Java – About insertion sort and especially why it’s said that copy is much faster than swap

algorithmsjavasorting

From Lafore's "Data Structures and Algorithms in Java":
(about insertion sort (which uses copy + shift instead of swap (used in bubble and selection sort)))

However, a copy isn’t as time-consuming as a swap, so for random data
this algo- rithm runs twice as fast as the bubble sort and faster than
the selectionsort.

Additionally, the author doesn't mention how time consuming shift is.

It seems that copying is the simplest pointer assignment operation. While swap is 3 pointer assignment operations, which don't take much time. Further, shift of N elements is N pointer assignment operations.

Can someone explain this seeming inconsistency?

Best Answer

a copy isn’t as time-consuming as a swap

Let's compare a copy to a swap:

int[] a = ...
int idx = ...

// copy:
a[idx] = a[idx + 1];

// swap:
int temp = a[idx];
a[idx] = a[idx + 1];
a[idx + 1] = temp;

Swap allocates a temporary variable performs and three copies - one from the array to the temporary variable, one from one index at the array to another, and one from the temporary variable back to the array. Therefore a swap is at least 3 times as expensive as a copy.

Shifting elements in an array (as opposed to shifting bits in a primitive integer type) is expensive because it is repeated copying:

for (int i = shiftEnd - 1; i >= shiftStart; i--) {
  a[i + 1] = a[i];
}

You can see here that when (shiftEnd - shiftStart) > 3 a shift will perform more copy operations than a swap.

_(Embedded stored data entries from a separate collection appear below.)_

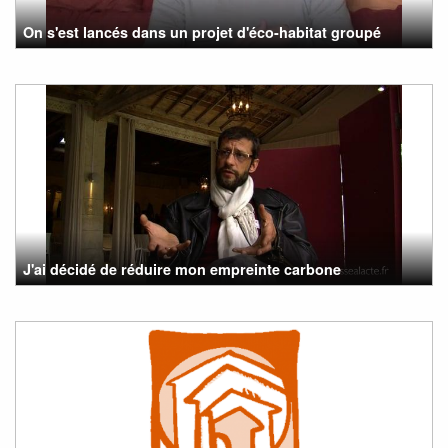
On s'est lancés dans un projet d'éco-habitat groupé
J'ai décidé de réduire mon empreinte carbone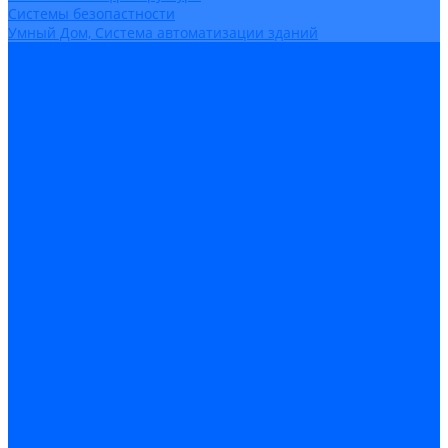
Системы безопастности
Умный Дом, Система автоматизации зданий
Оплата
Доставка
Гарантия и возврат
Компания
Новости
Статьи
Политика конфидециальности
Сертификаты
Поставщики
Услуги
Монтаж систем заземления
Акции
Контакты
...
Каталог товаров
Аудио-Видеоконференцсвязь
Телефония
Приборы для телекоммуникационных сетей
Приборы для энергетики
Инструменты
Заземление и молниезащита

Let's look at the same example with an array of pointers to objects instead of primitive ints:

Object[] a = ...

// copy the pointer to an object from one array element to another
a[idx] = a[idx + 1]; 

// swap the pointer to an object between array elements
Object temp = a[idx];
a[idx] = a[idx + 1];
a[idx + 1] = temp;

You will notice that these operations are exactly the same whether dealing with primitives or objects. The List version is more expensive due to the method-call overhead of accessing the list. Most List implementations use multiple arrays to allow resizing of the list which is more expensive than using a single, fixed-length primitive array.